Menendez has claimed that the flights "fell through the cracks."
When asked if Menendez’s reimbursement for the flights on Melgen’s plane will matter, Walker said, "It depends." He said his payment for the flights two years after the fact will not matter if he deliberately did not disclose them.
The ethics committee could also consider if there is some "linkage to the gifts of flights" and Menendez’s interventions on behalf of Melgen. "When this intervention occurred [and] the level of intervention and the specific intervention for this friend," could be questioned, according to Walker.
"Was the intervention consistent with his previous expressions of policy?" Walker said is another question for the ethics committee.
Menedez’s name has surfaced in other investigations in his home state of New Jersey in the past. Those investigations did not garner the media attention the current ethics probe has.
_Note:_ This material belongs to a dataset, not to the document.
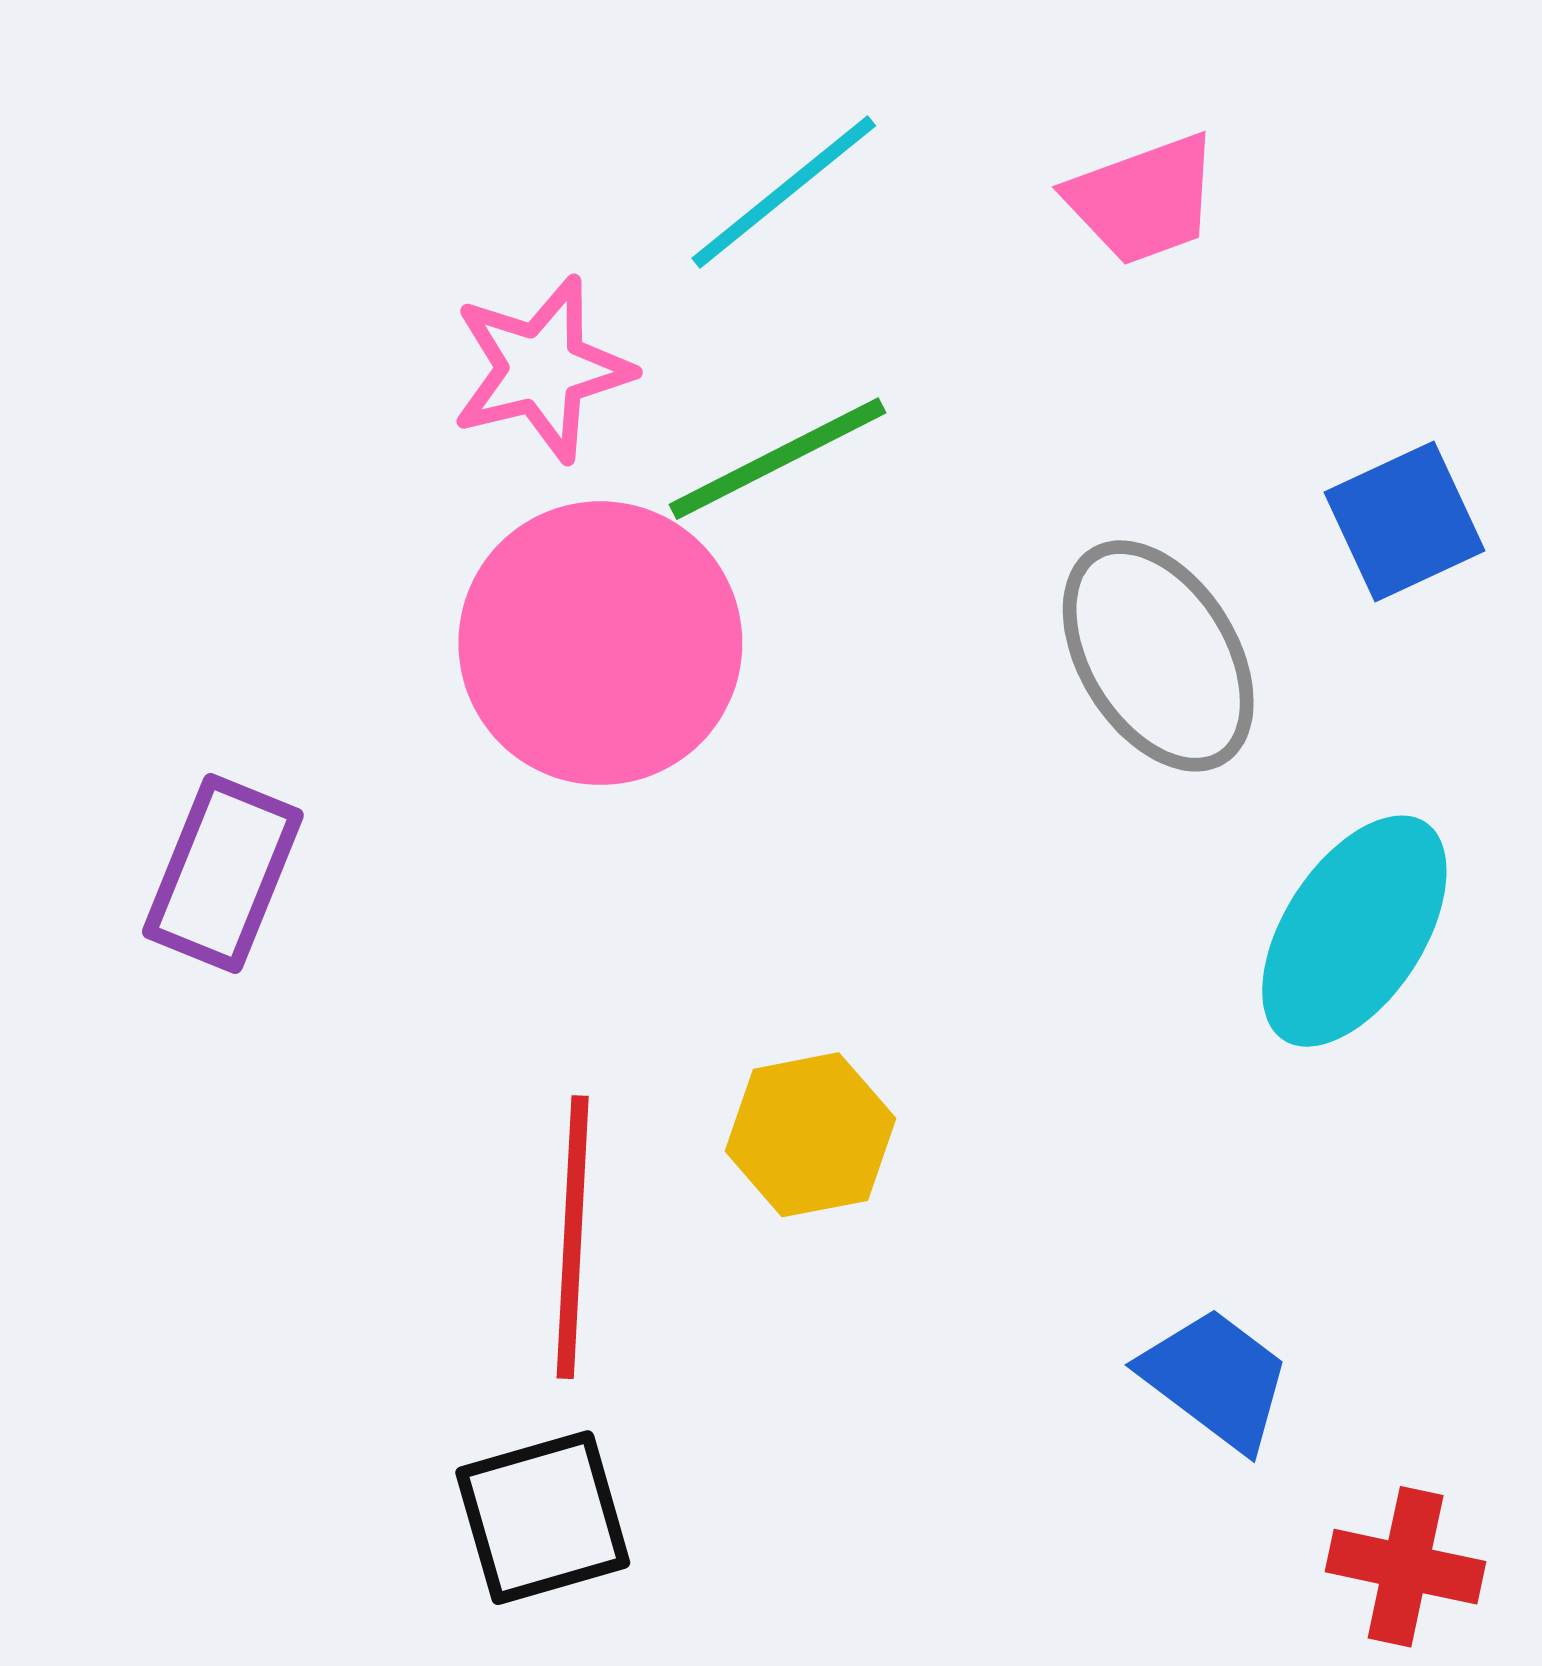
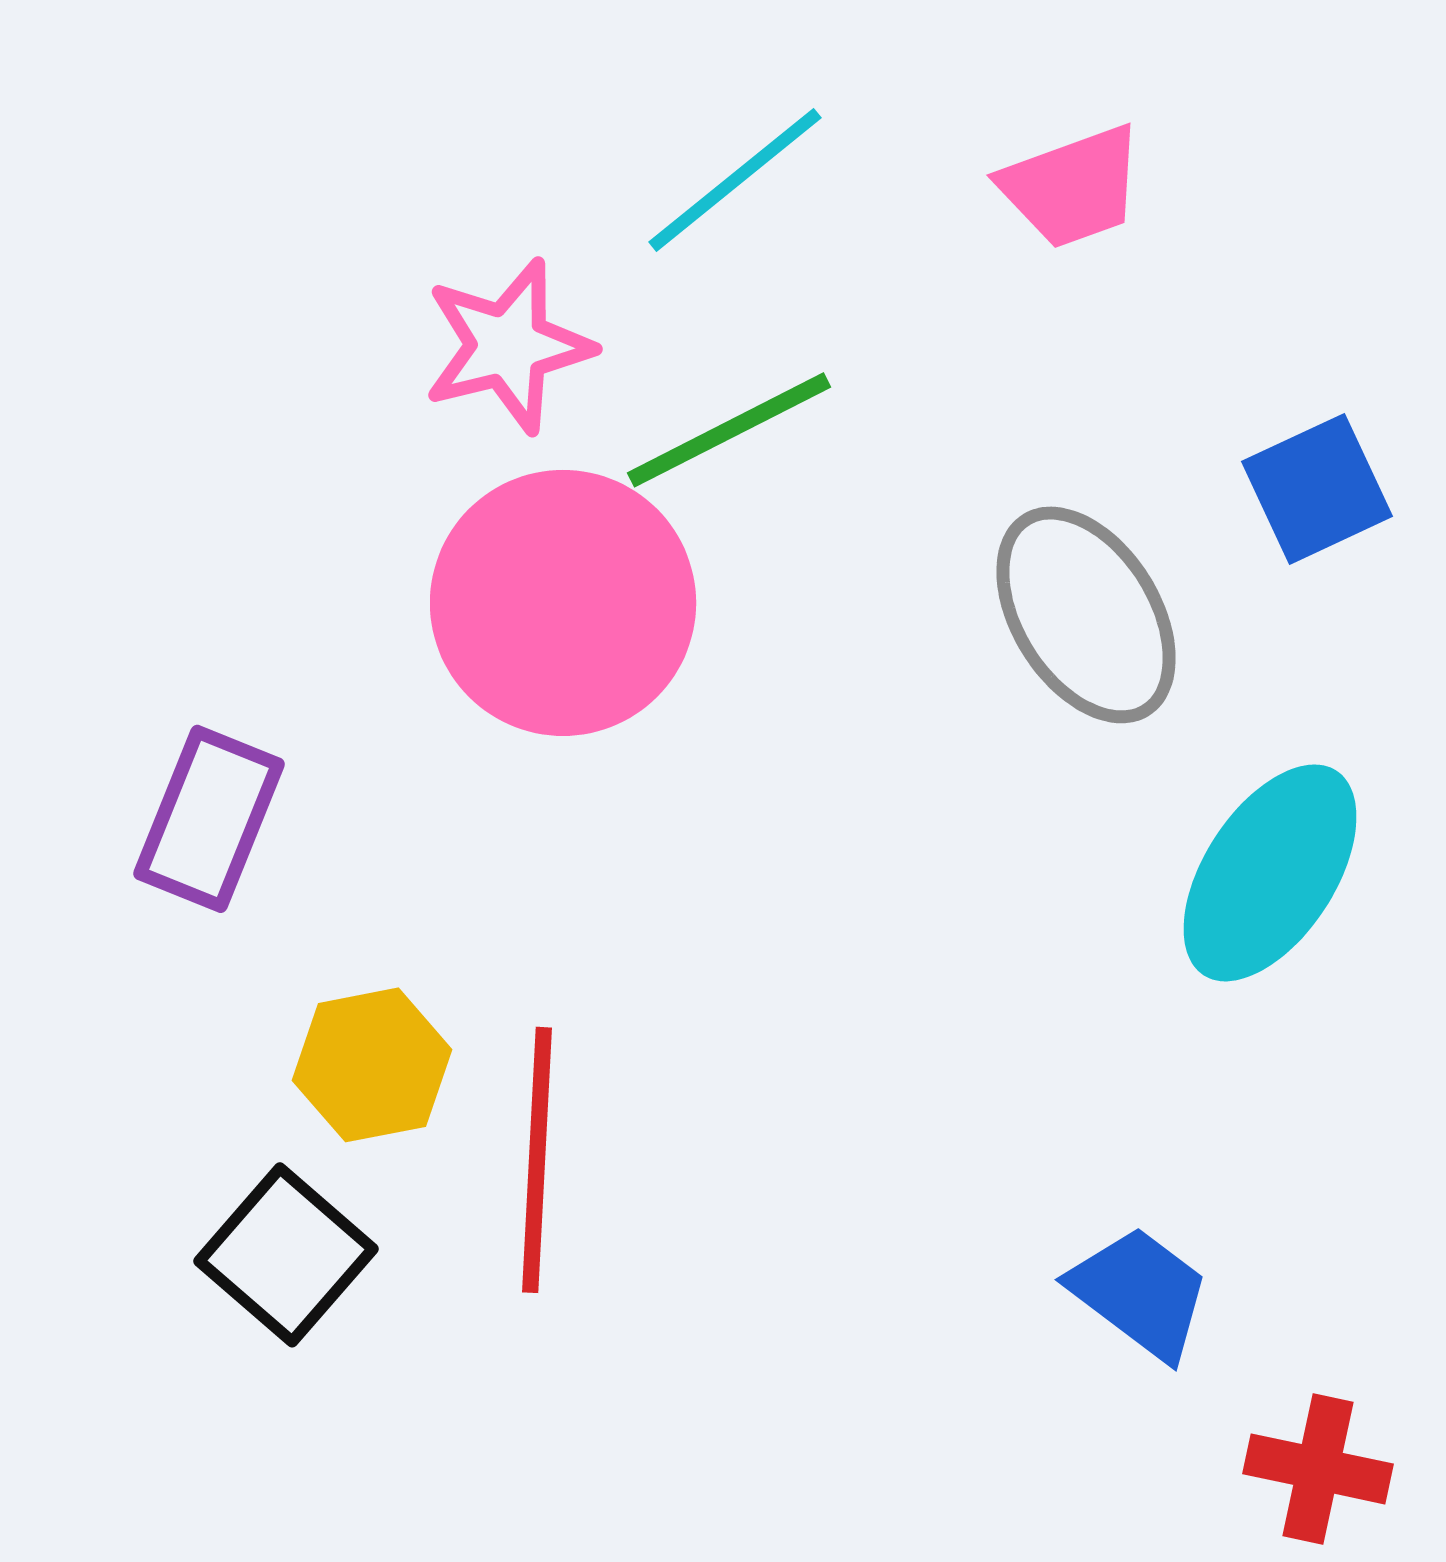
yellow hexagon: (810, 1135) -> (372, 1065), moved
black square: (543, 1518) -> (286, 1255), moved, turned -33

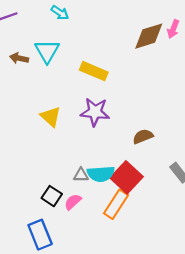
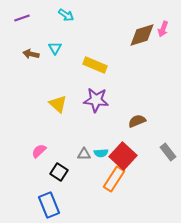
cyan triangle: (47, 51) -> (55, 48), size x0.6
cyan semicircle: (101, 174) -> (101, 153), size x0.6
pink semicircle: (73, 202) -> (39, 151), moved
"The past allegations have been serious," said Rob Eichmann, elected member of the New Jersey Republican State Committee and the editor of Conservative New Jersey. "His entire career has been wheeling, dealing, shenanigans and questionable ethical decisions."
Menendez faced a Justice Department probe into property he rented to the North Hudson Community Action Corporation in Union County, N.J. He collected more than $300,000 in rent from the group, and as a congressman he helped them secure federal funding. He also helped the agency gain a designation as a Federally Qualified Health Center that made North Hudson eligible for federal health care grants and expanded Medicare and Medicaid payments, according to reports.
Menendez claimed to have obtained verbal clearance by the House Ethics Committee before the lease was signed. The lawyer for the committee said she did not remember Mr. Menendez asking her about the deal but did not dispute that she might have cleared it.
The federal probe into Menendez’s rental property in Union County was closed in 2011. Menendez’s controversial donor Melgen made contributions to Union County in the last election cycle.
Menendez’s name also surfaced in the long-running federal probe into the University of Medicine and Dentistry of New Jersey (UMDNJ), which found the school was wrought with health care fraud, undue political influence at the school, and numerous instances of no-bid contracts and abuse of taxpayer funds.
Lawmakers, including Menendez, were described as using the school as their own hiring ground. "Top university officials used a ranking system for job applicants based on the status of political powerbrokers who recommended them," a report issued by the State of New Jersey Committee of Investigation. "An applicant with a number ‘1’ following his/her name would get more time and attention from UMDNJ’s human resources department."
Resumes submitted by Menendez received a 1. Menendez denied he knew about the rating system.
The office of Senator Menendez had no comment.